I hope this is not a duplicate but maybe I don't know the right keywords.
In the following diagram, I know the coordinates of $A=(X_a, Y_a)$ and $B=(X_b, Y_b)$, as well as the distance $h$. What I'm looking for is the coordinates of point $C$. Point $O$ is the midpoint between $A$ and $B$.
I know that I can use the Pythagorean theorem in order to calculate $AC$ and $BC$, but how would I proceed?

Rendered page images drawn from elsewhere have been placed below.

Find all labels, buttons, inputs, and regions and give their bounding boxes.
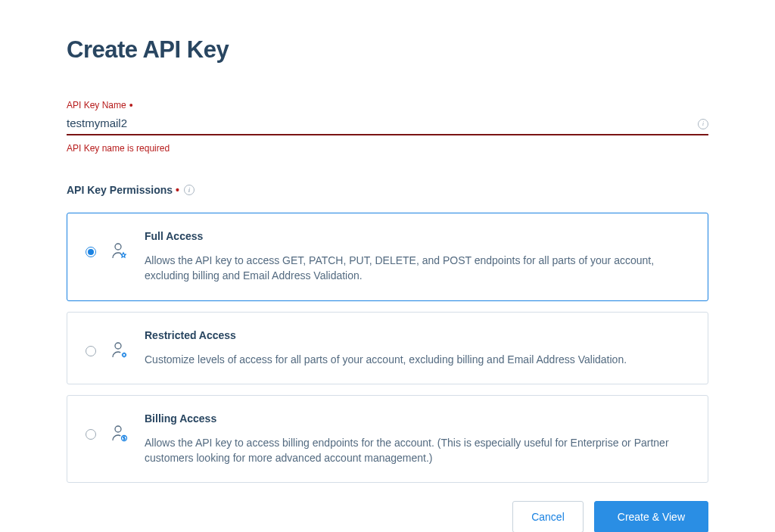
page-title: Create API Key xyxy=(67,36,708,64)
required-dot-icon: • xyxy=(176,185,179,195)
option-text: Restricted Access Customize levels of ac… xyxy=(145,329,689,367)
user-gear-icon xyxy=(111,341,129,359)
api-key-name-label: API Key Name • xyxy=(67,100,708,110)
svg-point-3 xyxy=(115,426,121,432)
api-key-name-field-group: API Key Name • i API Key name is require… xyxy=(67,100,708,154)
option-text: Billing Access Allows the API key to acc… xyxy=(145,412,689,466)
option-text: Full Access Allows the API key to access… xyxy=(145,230,689,284)
user-dollar-icon xyxy=(111,425,129,443)
user-star-icon xyxy=(111,242,129,260)
svg-point-1 xyxy=(115,343,121,349)
option-title: Full Access xyxy=(145,230,689,242)
radio-restricted-access[interactable] xyxy=(86,346,96,356)
svg-point-0 xyxy=(115,244,121,250)
permission-option-full-access[interactable]: Full Access Allows the API key to access… xyxy=(67,213,708,301)
option-title: Restricted Access xyxy=(145,329,689,341)
create-and-view-button[interactable]: Create & View xyxy=(594,501,708,532)
radio-billing-access[interactable] xyxy=(86,429,96,440)
permissions-label: API Key Permissions• i xyxy=(67,184,708,196)
option-description: Allows the API key to access billing end… xyxy=(145,435,689,466)
permission-option-billing-access[interactable]: Billing Access Allows the API key to acc… xyxy=(67,395,708,484)
api-key-name-input-wrap: i xyxy=(67,114,708,135)
info-icon[interactable]: i xyxy=(184,185,195,195)
api-key-name-input[interactable] xyxy=(67,114,698,134)
cancel-button[interactable]: Cancel xyxy=(512,501,584,532)
api-key-name-error: API Key name is required xyxy=(67,143,708,154)
radio-full-access[interactable] xyxy=(86,247,96,257)
info-icon[interactable]: i xyxy=(698,119,708,129)
svg-point-2 xyxy=(123,353,126,356)
permissions-label-text: API Key Permissions xyxy=(67,184,173,196)
permission-options: Full Access Allows the API key to access… xyxy=(67,213,708,483)
option-title: Billing Access xyxy=(145,412,689,425)
action-bar: Cancel Create & View xyxy=(67,501,708,532)
option-description: Customize levels of access for all parts… xyxy=(145,352,689,367)
required-dot-icon: • xyxy=(129,100,133,110)
create-api-key-page: Create API Key API Key Name • i API Key … xyxy=(0,0,775,532)
api-key-name-label-text: API Key Name xyxy=(67,100,126,110)
permission-option-restricted-access[interactable]: Restricted Access Customize levels of ac… xyxy=(67,312,708,384)
option-description: Allows the API key to access GET, PATCH,… xyxy=(145,253,689,284)
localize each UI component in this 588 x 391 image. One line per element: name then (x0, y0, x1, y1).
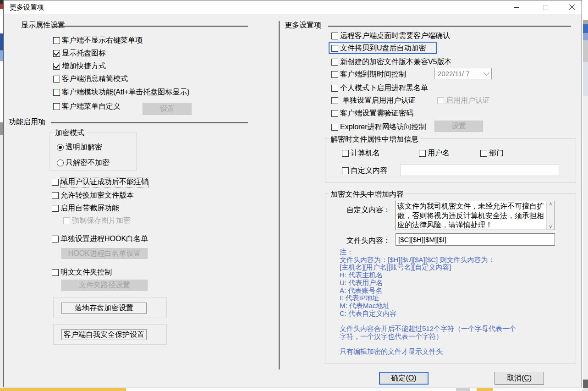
checkbox-label: Explorer进程网络访问控制 (340, 122, 426, 132)
checkbox-enable-auth[interactable] (437, 97, 444, 104)
cancel-button-label: 取消( (507, 374, 524, 383)
row-computer-name: 计算机名 (342, 149, 380, 157)
row-department: 部门 (480, 149, 504, 157)
checkbox-personal-blacklist[interactable] (331, 85, 338, 92)
checkbox-shortcut[interactable] (53, 63, 60, 70)
explorer-net-settings-button[interactable]: 设置 (434, 121, 483, 132)
checkbox-screenshot[interactable] (52, 205, 59, 212)
checkbox-password-verify[interactable] (331, 110, 338, 117)
disk-encrypt-settings-button[interactable]: 落地存盘加密设置 (61, 303, 147, 314)
row-domain-auth: 域用户认证成功后不能注销 (52, 178, 148, 186)
folder-path-settings-button[interactable]: 文件夹路径设置 (61, 280, 148, 291)
more-settings-dialog: 更多设置项 显示属性设置 客户端不显示右键菜单项 显示托盘图标 增加快捷方式 客… (3, 0, 582, 387)
checkbox-label: 增加快捷方式 (62, 61, 106, 71)
background-left-strip (0, 0, 3, 391)
maximize-icon (543, 5, 548, 10)
self-protect-settings-button[interactable]: 客户端自我安全保护设置 (61, 329, 147, 340)
row-decrypt-only: 只解密不加密 (57, 159, 110, 167)
custom-content-label: 自定义内容： (346, 205, 390, 215)
checkbox-label: 单独设置启用用户认证 (342, 96, 416, 105)
row-v5-compat: 新创建的加密文件版本兼容V5版本 (331, 58, 452, 66)
hook-whitelist-settings-button[interactable]: HOOK进程白名单设置 (61, 248, 148, 259)
checkbox-hook-whitelist[interactable] (52, 236, 59, 242)
ok-button-label-end: ) (414, 374, 416, 382)
checkbox-computer-name[interactable] (342, 150, 349, 157)
maximize-button[interactable] (535, 0, 556, 14)
row-plain-folder: 明文文件夹控制 (52, 269, 112, 276)
radio-label: 只解密不加密 (66, 158, 110, 168)
minimize-button[interactable] (506, 0, 527, 14)
menu-custom-settings-button[interactable]: 设置 (143, 103, 192, 115)
custom-content-input[interactable] (400, 164, 559, 176)
screen: 更多设置项 显示属性设置 客户端不显示右键菜单项 显示托盘图标 增加快捷方式 客… (0, 0, 588, 391)
checkbox-explorer-net[interactable] (331, 124, 338, 131)
checkbox-label: 域用户认证成功后不能注销 (60, 177, 148, 187)
checkbox-tray-icon[interactable] (53, 50, 60, 57)
separator-line (51, 122, 248, 123)
scroll-down-icon[interactable]: ∨ (549, 224, 552, 230)
file-header-title: 加密文件头中增加内容 (329, 190, 406, 199)
row-hook-whitelist: 单独设置进程HOOK白名单 (52, 235, 148, 243)
radio-decrypt-only[interactable] (57, 160, 64, 166)
ok-button[interactable]: 确定(O) (379, 372, 429, 385)
encrypt-mode-title: 加密模式 (53, 128, 86, 138)
ok-button-label: 确定( (391, 374, 408, 383)
checkbox-label: 强制保存图片加密 (72, 216, 131, 226)
textarea-scrollbar[interactable]: ∧ ∨ (546, 201, 555, 230)
checkbox-simple-message[interactable] (53, 76, 60, 83)
row-enable-auth: 启用用户认证 (437, 97, 490, 105)
checkbox-label: 启用用户认证 (446, 96, 490, 105)
checkbox-label: 计算机名 (351, 149, 380, 158)
checkbox-custom-content[interactable] (342, 167, 349, 174)
row-shortcut: 增加快捷方式 (53, 62, 106, 70)
checkbox-label: 允许转换加密文件版本 (60, 191, 134, 200)
checkbox-label: 客户端模块功能(Atl+单击托盘图标显示) (62, 88, 190, 97)
row-hide-context-menu: 客户端不显示右键菜单项 (53, 37, 143, 44)
checkbox-label: 用户名 (428, 149, 450, 158)
expire-date-picker[interactable]: 2022/11/ 7 (434, 68, 492, 79)
checkbox-remote-confirm[interactable] (331, 33, 338, 39)
expire-date-value: 2022/11/ 7 (438, 70, 470, 77)
close-button[interactable] (561, 0, 582, 14)
checkbox-hide-context-menu[interactable] (53, 37, 60, 44)
checkbox-separate-auth[interactable] (331, 97, 338, 104)
background-right-strip (583, 0, 588, 391)
background-bottom-yellow-2 (477, 388, 493, 391)
section-header-more: 更多设置项 (285, 21, 321, 30)
checkbox-plain-folder[interactable] (52, 269, 59, 276)
checkbox-module-function[interactable] (53, 89, 60, 96)
checkbox-label: 客户端到期时间控制 (340, 70, 406, 79)
window-title: 更多设置项 (10, 3, 44, 12)
checkbox-usb-encrypt[interactable] (331, 45, 338, 52)
checkbox-domain-auth[interactable] (52, 179, 59, 186)
decrypt-info-groupbox (325, 138, 576, 183)
row-remote-confirm: 远程客户端桌面时需要客户端确认 (331, 32, 450, 40)
separator-line (52, 26, 248, 27)
row-convert-version: 允许转换加密文件版本 (52, 192, 134, 199)
checkbox-department[interactable] (480, 150, 487, 157)
row-force-image-encrypt: 强制保存图片加密 (63, 217, 131, 225)
row-expire-control: 客户端到期时间控制 (331, 71, 406, 78)
checkbox-user-name[interactable] (419, 150, 426, 157)
checkbox-convert-version[interactable] (52, 192, 59, 199)
cancel-button-label-end: ) (529, 374, 532, 382)
separator-line (328, 26, 571, 27)
row-personal-blacklist: 个人模式下启用进程黑名单 (331, 84, 428, 92)
checkbox-force-image-encrypt[interactable] (63, 217, 70, 224)
file-header-content-label: 文件头内容： (346, 236, 390, 246)
cancel-button[interactable]: 取消(C) (495, 372, 544, 385)
row-simple-message: 客户端消息精简模式 (53, 75, 128, 83)
custom-content-textarea[interactable]: 该文件为我司机密文件，未经允许不可擅自扩散，否则将视为违反计算机安全法，须承担相… (396, 201, 546, 230)
row-custom-content: 自定义内容 (342, 167, 387, 175)
checkbox-expire-control[interactable] (331, 71, 338, 78)
radio-transparent-encrypt[interactable] (57, 144, 64, 151)
custom-content-textarea-wrap: 该文件为我司机密文件，未经允许不可擅自扩散，否则将视为违反计算机安全法，须承担相… (396, 201, 555, 230)
row-module-function: 客户端模块功能(Atl+单击托盘图标显示) (53, 88, 190, 96)
checkbox-v5-compat[interactable] (331, 59, 338, 66)
checkbox-label: 文件拷贝到U盘后自动加密 (340, 44, 426, 53)
file-header-content-input[interactable] (396, 233, 555, 246)
radio-label: 透明加解密 (66, 143, 102, 152)
scroll-up-icon[interactable]: ∧ (549, 201, 552, 207)
checkbox-label: 客户端设置需验证密码 (340, 109, 413, 118)
checkbox-menu-custom[interactable] (53, 103, 60, 110)
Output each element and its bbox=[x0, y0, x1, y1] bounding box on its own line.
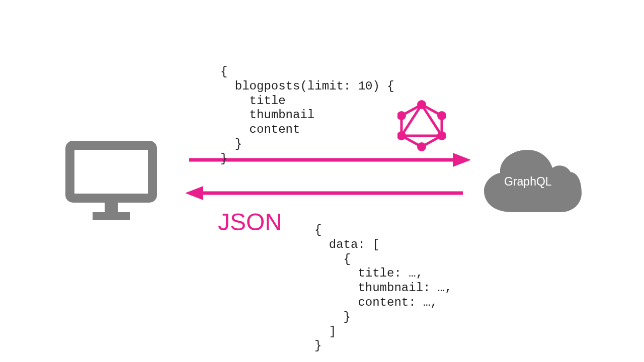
json-label: JSON bbox=[218, 208, 282, 236]
json-response-code: { data: [ { title: …, thumbnail: …, cont… bbox=[314, 223, 452, 353]
svg-rect-2 bbox=[93, 212, 130, 220]
svg-rect-1 bbox=[105, 200, 118, 212]
monitor-icon bbox=[65, 141, 157, 221]
response-arrow bbox=[185, 184, 465, 202]
svg-point-12 bbox=[417, 142, 426, 151]
graphql-logo-icon bbox=[397, 100, 446, 152]
svg-marker-8 bbox=[401, 105, 442, 136]
svg-rect-0 bbox=[70, 145, 152, 198]
graphql-query-code: { blogposts(limit: 10) { title thumbnail… bbox=[220, 65, 394, 166]
diagram-canvas: GraphQL { blogposts(limit: 10) { title t… bbox=[0, 0, 644, 362]
server-label: GraphQL bbox=[504, 175, 552, 189]
svg-point-9 bbox=[417, 100, 426, 109]
svg-marker-6 bbox=[185, 186, 203, 200]
svg-marker-4 bbox=[453, 153, 471, 167]
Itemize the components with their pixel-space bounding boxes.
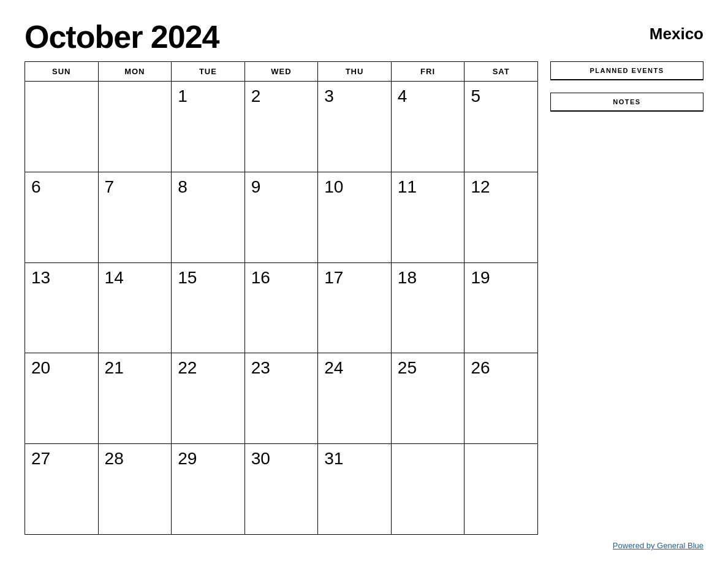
calendar-day: 2 bbox=[245, 82, 318, 172]
notes-box: NOTES bbox=[550, 93, 703, 112]
calendar-week-row: 2728293031 bbox=[25, 444, 538, 535]
calendar-day: 3 bbox=[318, 82, 392, 172]
days-of-week-row: SUN MON TUE WED THU FRI SAT bbox=[25, 62, 538, 82]
calendar-day: 9 bbox=[245, 172, 318, 262]
page: October 2024 Mexico SUN MON TUE WED THU … bbox=[0, 0, 728, 563]
country-title: Mexico bbox=[650, 25, 703, 44]
footer: Powered by General Blue bbox=[25, 535, 703, 551]
calendar-week-row: 13141516171819 bbox=[25, 262, 538, 353]
planned-events-header: PLANNED EVENTS bbox=[551, 62, 703, 80]
calendar-day: 24 bbox=[318, 353, 392, 444]
calendar-section: SUN MON TUE WED THU FRI SAT 123456789101… bbox=[25, 61, 538, 535]
calendar-body: 1234567891011121314151617181920212223242… bbox=[25, 82, 538, 535]
calendar-day: 4 bbox=[391, 82, 464, 172]
calendar-day: 8 bbox=[172, 172, 245, 262]
calendar-day: 5 bbox=[464, 82, 538, 172]
day-fri: FRI bbox=[391, 62, 464, 82]
day-wed: WED bbox=[245, 62, 318, 82]
calendar-day: 12 bbox=[464, 172, 538, 262]
main-content: SUN MON TUE WED THU FRI SAT 123456789101… bbox=[25, 61, 703, 535]
calendar-day: 20 bbox=[25, 353, 99, 444]
day-sat: SAT bbox=[464, 62, 538, 82]
powered-by-link[interactable]: Powered by General Blue bbox=[613, 541, 703, 550]
calendar-day: 15 bbox=[172, 262, 245, 353]
calendar-day: 7 bbox=[98, 172, 172, 262]
calendar-day bbox=[464, 444, 538, 535]
day-thu: THU bbox=[318, 62, 392, 82]
calendar-day: 14 bbox=[98, 262, 172, 353]
day-sun: SUN bbox=[25, 62, 99, 82]
calendar-week-row: 12345 bbox=[25, 82, 538, 172]
calendar-day: 31 bbox=[318, 444, 392, 535]
calendar-table: SUN MON TUE WED THU FRI SAT 123456789101… bbox=[25, 61, 538, 535]
day-mon: MON bbox=[98, 62, 172, 82]
calendar-day: 28 bbox=[98, 444, 172, 535]
header: October 2024 Mexico bbox=[25, 18, 703, 55]
calendar-week-row: 20212223242526 bbox=[25, 353, 538, 444]
planned-events-box: PLANNED EVENTS bbox=[550, 61, 703, 80]
calendar-day: 16 bbox=[245, 262, 318, 353]
calendar-day: 1 bbox=[172, 82, 245, 172]
side-section: PLANNED EVENTS NOTES bbox=[550, 61, 703, 535]
calendar-day: 25 bbox=[391, 353, 464, 444]
calendar-day: 10 bbox=[318, 172, 392, 262]
calendar-day: 19 bbox=[464, 262, 538, 353]
calendar-day: 18 bbox=[391, 262, 464, 353]
day-tue: TUE bbox=[172, 62, 245, 82]
month-title: October 2024 bbox=[25, 18, 219, 55]
calendar-day bbox=[98, 82, 172, 172]
calendar-day: 6 bbox=[25, 172, 99, 262]
calendar-day: 17 bbox=[318, 262, 392, 353]
calendar-day: 27 bbox=[25, 444, 99, 535]
calendar-day: 11 bbox=[391, 172, 464, 262]
calendar-day: 26 bbox=[464, 353, 538, 444]
calendar-day bbox=[391, 444, 464, 535]
calendar-week-row: 6789101112 bbox=[25, 172, 538, 262]
calendar-day: 30 bbox=[245, 444, 318, 535]
calendar-header: SUN MON TUE WED THU FRI SAT bbox=[25, 62, 538, 82]
calendar-day: 23 bbox=[245, 353, 318, 444]
calendar-day: 29 bbox=[172, 444, 245, 535]
calendar-day: 22 bbox=[172, 353, 245, 444]
calendar-day bbox=[25, 82, 99, 172]
notes-header: NOTES bbox=[551, 93, 703, 111]
calendar-day: 13 bbox=[25, 262, 99, 353]
calendar-day: 21 bbox=[98, 353, 172, 444]
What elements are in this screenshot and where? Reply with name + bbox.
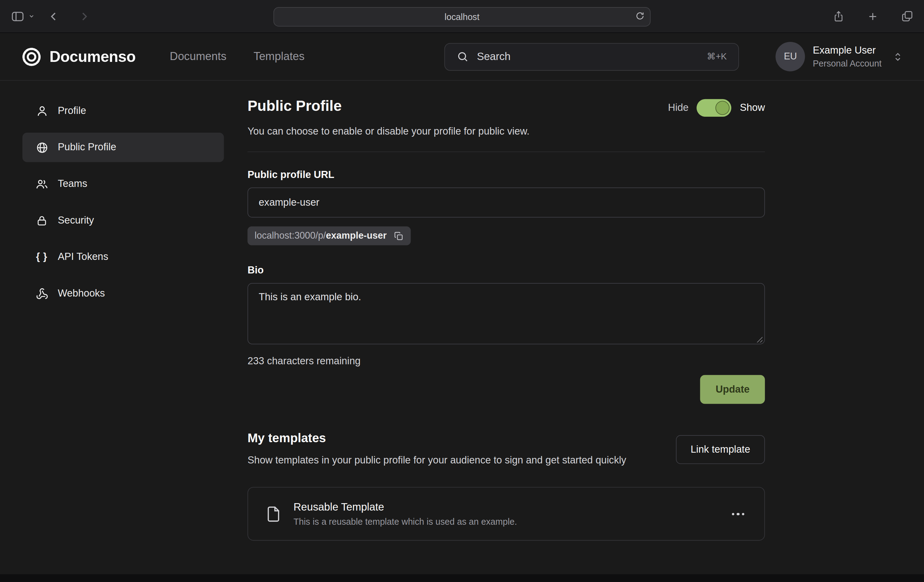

If that helps, I need this for rotating a rectangle using python and openCV.
You have $$\vec{A} = \left [ \begin{matrix} x_A \\ y_A \end{matrix} \right ], \quad \vec{B} = \left [ \begin{matrix} x_B \\ y_B \end{matrix} \right ]$$ Because $\vec{O}$ is halfway between $\vec{A}$ and $\vec{B}$, it is $$\vec{O} = \frac{\vec{A} + \vec{B}}{2} = \left [ \begin{matrix} \frac{x_A + x_B}{2} \\ \frac{y_A + y_B}{2} \end{matrix} \right ]$$ The unit direction vector from $\vec{A}$ to $\vec{B}$ is $\hat{U}$: $$\hat{U} = \frac{\vec{B} - \vec{A}}{\left\lVert \vec{B} - \vec{A} \right\rVert} = \left [ \begin{matrix} \frac{x_B - x_A}{\sqrt{(x_B - x_A)^2 + (y_B - y_A)^2}} \\ \frac{y_B - y_A}{\sqrt{(x_B - x_A)^2 + (y_B - y_A)^2}} \end{matrix} \right ] = \left [ \begin{matrix} x_U \\ y_U \end{matrix} \right ]$$ The other unit direction vector $\hat{V}$ is $\hat{U}$ rotated 90° degrees clockwise: $$\hat{V} = \left [ \begin{matrix} y_U \\ - x_U \end{matrix} \right ] $$ Thus, if $\vec{C}$ is at distance $h$ from $\vec{O}$ in the direction of $\hat{V}$, then $$\vec{C} = \vec{O} + h \hat{V} = \left [ \begin{matrix} \frac{x_A + x_B}{2} + h y_U \\ \frac{y_A + y_B}{2} - h x_U \end{matrix} \right ]$$